Vorgestellt wurden auch die Aktualisierungen der S3-Leitlinie Harnwegsinfektionen, der S2e-Leitlinie Diagnostik und Therapie des Benignen Prostatasyndroms (BPS) sowie der S2k-Leitlinie Varianten der Geschlechtsdifferenzierung. Außerdem wurden Themen wie Fachkräftemangel, Nachwuchsbindung, neue Versorgungs- und Kooperationsmodelle, Digitalisierung der Urologie, Telehealth, Apps und Künstliche Intelligenz schwerpunktmäßig adressiert.
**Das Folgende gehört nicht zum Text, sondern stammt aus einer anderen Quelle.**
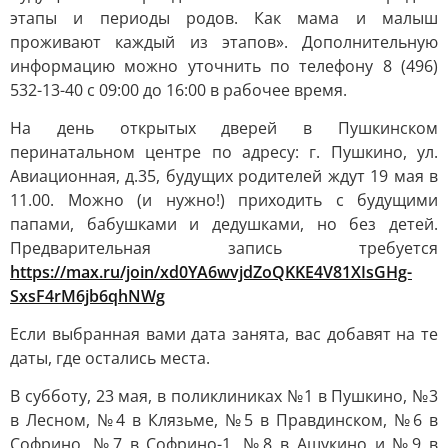
этапы и периоды родов. Как мама и малыш
проживают каждый из этапов». Дополнительную
информацию можно уточнить по телефону 8 (496)
532-13-40 с 09:00 до 16:00 в рабочее время.
На день открытых дверей в Пушкинском
перинатальном центре по адресу: г. Пушкино, ул.
Авиационная, д.35, будущих родителей ждут 19 мая в
11.00. Можно (и нужно!) приходить с будущими
папами, бабушками и дедушками, но без детей.
Предварительная запись требуется
https://max.ru/join/xd0YA6wvjdZoQKKE4V81XIsGHg-
SxsF4rM6jb6qhNWg
Если выбранная вами дата занята, вас добавят на те
даты, где остались места.
В субботу, 23 мая, в поликлиниках №1 в Пушкино, №3
в Лесном, №4 в Клязьме, №5 в Правдинском, №6 в
Софрино, №7 в Софрино-1, №8 в Ашукино и №9 в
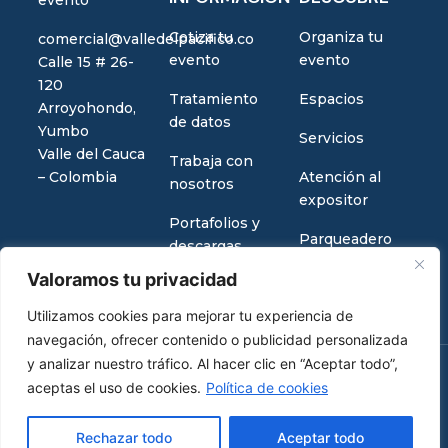
Cotiza tu
Organiza tu
comercial@valledelpacifico.co
evento
evento
Calle 15 # 26-
120
Tratamiento
Espacios
Arroyohondo,
de datos
Yumbo
Servicios
Valle del Cauca
Trabaja con
– Colombia
Atención al
nosotros
expositor
Portafolios y
Parqueadero
descargas
Valoramos tu privacidad
Utilizamos cookies para mejorar tu experiencia de
navegación, ofrecer contenido o publicidad personalizada
y analizar nuestro tráfico. Al hacer clic en “Aceptar todo”,
aceptas el uso de cookies.
Política de cookies
2026 Copyright © Valle del pacífico
Design by
Infinity Tech
Rechazar todo
Aceptar todo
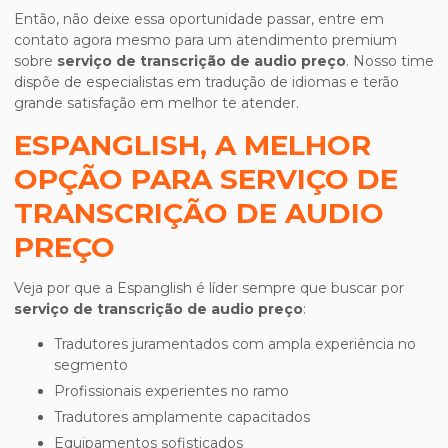
Então, não deixe essa oportunidade passar, entre em
contato agora mesmo para um atendimento premium
sobre
serviço de transcrição de audio preço
. Nosso time
dispõe de especialistas em tradução de idiomas e terão
grande satisfação em melhor te atender.
ESPANGLISH, A MELHOR
OPÇÃO PARA SERVIÇO DE
TRANSCRIÇÃO DE AUDIO
PREÇO
Veja por que a Espanglish é líder sempre que buscar por
serviço de transcrição de audio preço
:
tradutores juramentados com ampla experiência no
segmento
profissionais experientes no ramo
tradutores amplamente capacitados
equipamentos sofisticados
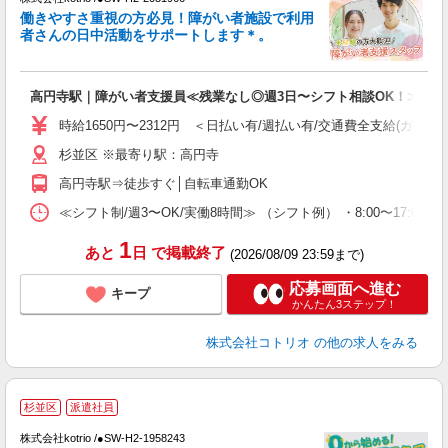
女
働きやすさ重視の方必見！障がい者施設で利用
ド
者さんの日中活動をサポートします＊。
活
ル
自
高円寺駅｜障がい者支援員≪残業なし◎週3日〜シフト相談OK！≫
役
時給1650円〜2312円 ＜日払い有/週払い有/交通費全支給(ガソリ
杉並区 ※最寄り駅：高円寺
高円寺駅⇒徒歩すぐ│自転車通勤OK
≪シフト制/週3〜OK/実働8時間≫ （シフト例） ・8:00〜17:00 ・
1
あと
日
で掲載終了
(2026/08/09 23:59まで)
応募画面へ進む
キープ
かんたん3ステップ！
株式会社コトリオ
の他の求人をみる
杉並区
派遣社員
株式会社kotrio /●SW-H2-1958243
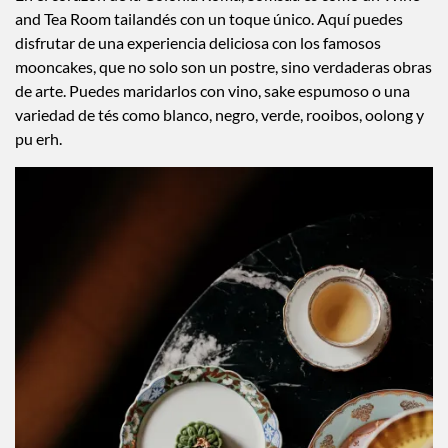
En el corazón de la Colonia Roma, Somsaa es como un Wine
and Tea Room tailandés con un toque único. Aquí puedes
disfrutar de una experiencia deliciosa con los famosos
mooncakes, que no solo son un postre, sino verdaderas obras
de arte. Puedes maridarlos con vino, sake espumoso o una
variedad de tés como blanco, negro, verde, rooibos, oolong y
pu erh.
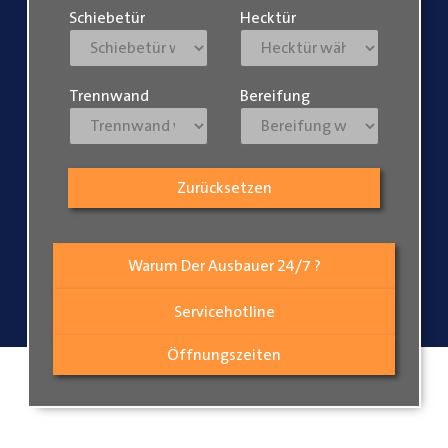
Schiebetür
Hecktür
Trennwand
Bereifung
Zurücksetzen
Warum Der Ausbauer 24/7 ?
Servicehotline
Öffnungszeiten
Angesichts der anstehenden Transformationsprozesse widmete die DGU unter dem Titel „Urologie im Spannungsfeld der Reformen“ erstmals ein Plenum der Berufspolitik. Ansichten zur Reformierung der stationären und sektorenübergreifenden Versorgung gab es hier aus erster Hand von Prof. Tom Bschor, Koordinator der Regierungskommission Krankenhausversorgung am Bundesministerium für Gesundheit. Für Aufsehen sorgte am Ende des Plenums die erste Protestaktion auf einem DGU-Kongress, mit der Urologen ihrem Unmut gegen die derzeitige Gesundheitspolitik Ausdruck gaben. „Keine Staatsmedizin!“, „Für den freien Arztberuf!“ oder „Sichere Finanzierung für Praxis und Klinik!“ war auf den Schildern zu lesen.
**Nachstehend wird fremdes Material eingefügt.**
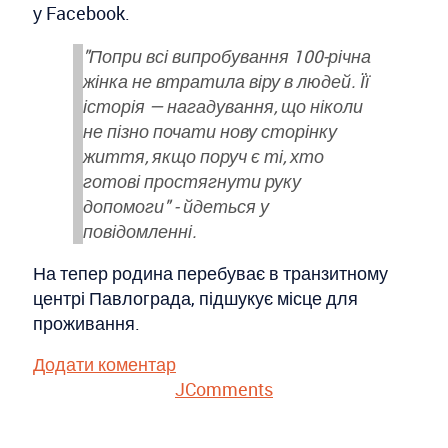
у Facebook.
"Попри всі випробування 100-річна
жінка не втратила віру в людей. Її
історія — нагадування, що ніколи
не пізно почати нову сторінку
життя, якщо поруч є ті, хто
готові простягнути руку
допомоги" - йдеться у
повідомленні.
На тепер родина перебуває в транзитному
центрі Павлограда, підшукує місце для
проживання.
Додати коментар
JComments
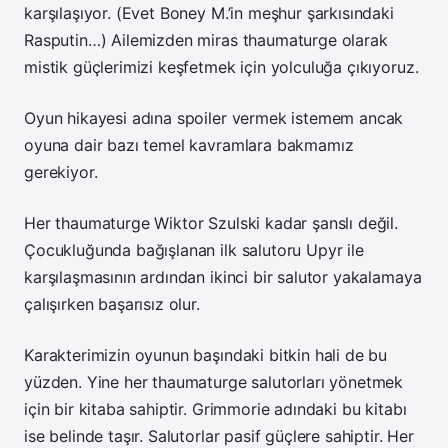
karşılaşıyor. (Evet Boney M.’in meşhur şarkısındaki
Rasputin…) Ailemizden miras thaumaturge olarak
mistik güçlerimizi keşfetmek için yolculuğa çıkıyoruz.
Oyun hikayesi adına spoiler vermek istemem ancak
oyuna dair bazı temel kavramlara bakmamız
gerekiyor.
Her thaumaturge Wiktor Szulski kadar şanslı değil.
Çocukluğunda bağışlanan ilk salutoru Upyr ile
karşılaşmasının ardından ikinci bir salutor yakalamaya
çalışırken başarısız olur.
Karakterimizin oyunun başındaki bitkin hali de bu
yüzden. Yine her thaumaturge salutorları yönetmek
için bir kitaba sahiptir. Grimmorie adındaki bu kitabı
ise belinde taşır. Salutorlar pasif güçlere sahiptir. Her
In den sozialen Medien wurde unter anderem der Wunsch nach paritätisch besetzten Panels auf den Podien und Moderationen des nächsten DGU-Kongresses laut. Die DGU-Arbeitsgemeinschaft Ärztinnen und Wissenschaftlerinnen hatte ein Update zur Situation der Frauen in der Urologie gegeben und mit einem Plakat ihrer AG „Operieren in der Schwangerschaft“ auf sich aufmerksam gemacht.
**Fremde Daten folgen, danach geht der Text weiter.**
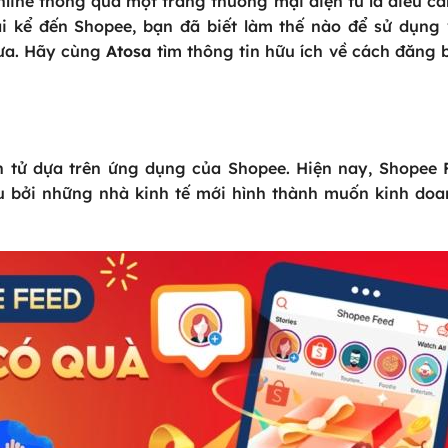
nline thông qua một trang thương mại điện từ là điều cần
i kể đến Shopee, bạn đã biết làm thế nào để sử dụng
hưa. Hãy cùng
Atosa
tìm thông tin hữu ích về cách đăng 
 tử dựa trên ứng dụng của Shopee. Hiện nay, Shopee 
cứu bởi những nhà kinh tế mới hình thành muốn kinh do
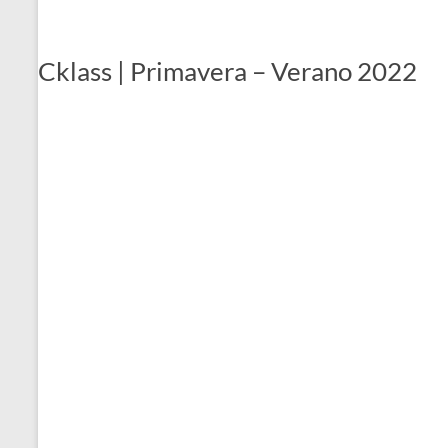
Cklass | Primavera – Verano 2022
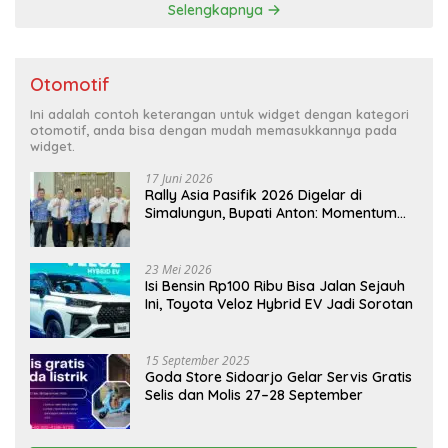
Selengkapnya
Otomotif
Ini adalah contoh keterangan untuk widget dengan kategori
otomotif, anda bisa dengan mudah memasukkannya pada
widget.
17 Juni 2026
Rally Asia Pasifik 2026 Digelar di
Simalungun, Bupati Anton: Momentum
Emas Dongkrak Pariwisata dan
Ekonomi Daerah
23 Mei 2026
Isi Bensin Rp100 Ribu Bisa Jalan Sejauh
Ini, Toyota Veloz Hybrid EV Jadi Sorotan
15 September 2025
Goda Store Sidoarjo Gelar Servis Gratis
Selis dan Molis 27–28 September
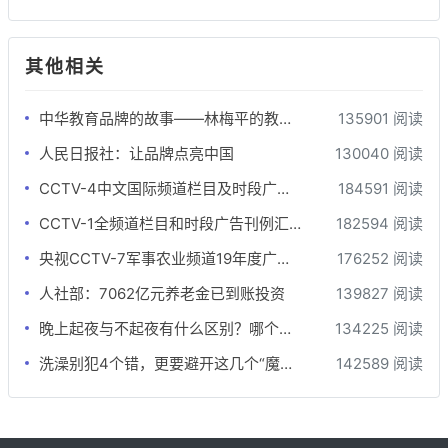
其他相关
中华教育品牌的故事——林梅平的教育梦
135901 阅读
人民日报社：让品牌点亮中国
130040 阅读
CCTV-4中文国际频道栏目及时段广告刊例
184591 阅读
CCTV-1全频道栏目和时段广告刊例汇总-最全版
182594 阅读
央视CCTV-7军事农业频道19年度广告刊例价格表
176252 阅读
人社部：7062亿元养老金已到账投资
139827 阅读
晚上起夜与不起夜有什么区别？哪个更健康？差别还真不小
134225 阅读
洗澡别犯4个错，更要避开这几个“魔鬼时间”，否则越洗越伤身！
142589 阅读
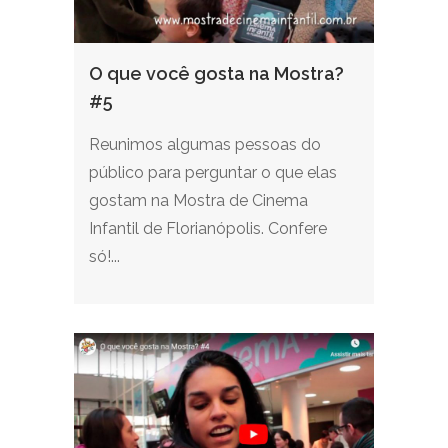
O que você gosta na Mostra?
#5
Reunimos algumas pessoas do
público para perguntar o que elas
gostam na Mostra de Cinema
Infantil de Florianópolis. Confere
só!...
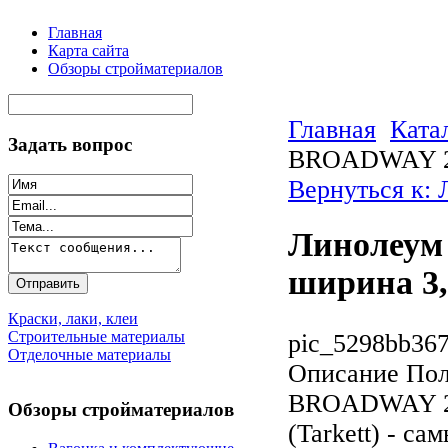
Главная
Карта сайта
Обзоры стройматериалов
Главная
Ката
Задать вопрос
BROADWAY 2 
Вернуться к:
Линолеум 
ширина 3,
Краски, лаки, клеи
Строительные материалы
pic_5298bb367
Отделочные материалы
Описание
Пол
BROADWAY 2, 
Обзоры стройматериалов
(Tarkett) - с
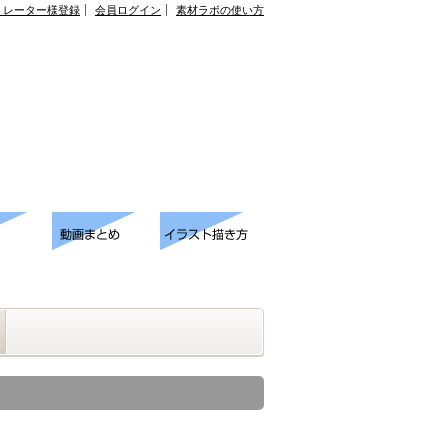
トレーター様登録
会員ログイン
素材ラボの使い方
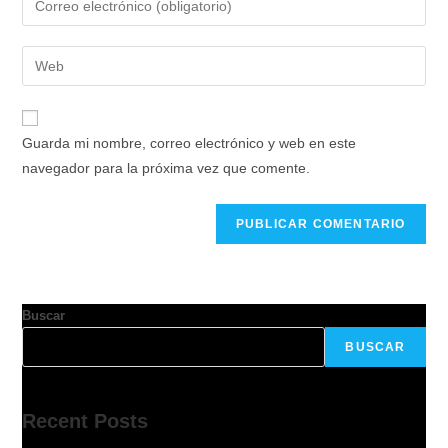
Guarda mi nombre, correo electrónico y web en este
navegador para la próxima vez que comente.
Buscar
BUSCAR
Recent Posts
Traditionell fanden im Rahmen der DGU-Jahrestagung ein Pflegekongress für die urologischen Pflege- und Assistenzberufe, ein Schülertag sowie ein Studierendentag für den dringend gebrauchten medizinischen Nachwuchs im Zukunftsfach Urologie statt. Auf der Industrieausstellung im CCL präsentierten rund 160 nationale und internationale Unternehmen Neues aus der Pharmaindustrie und der Medizintechnik.
Mit der Wahl von Prof. Susanne Krege zur 2. Vizepräsidentin, die in der Amtsperiode 2025/2026 in das Präsidentenamt aufrücken wird, stellten die DGU-Mitglieder bei den turnusgemäßen Vorstandswahlen auf dem Kongress in Leipzig die Weichen für die zweite Frau an der Spitze der Fachgesellschaft.
Dieser Artikel basiert auf einer Pressemitteilung der Deutschen Gesellschaft für Urologie.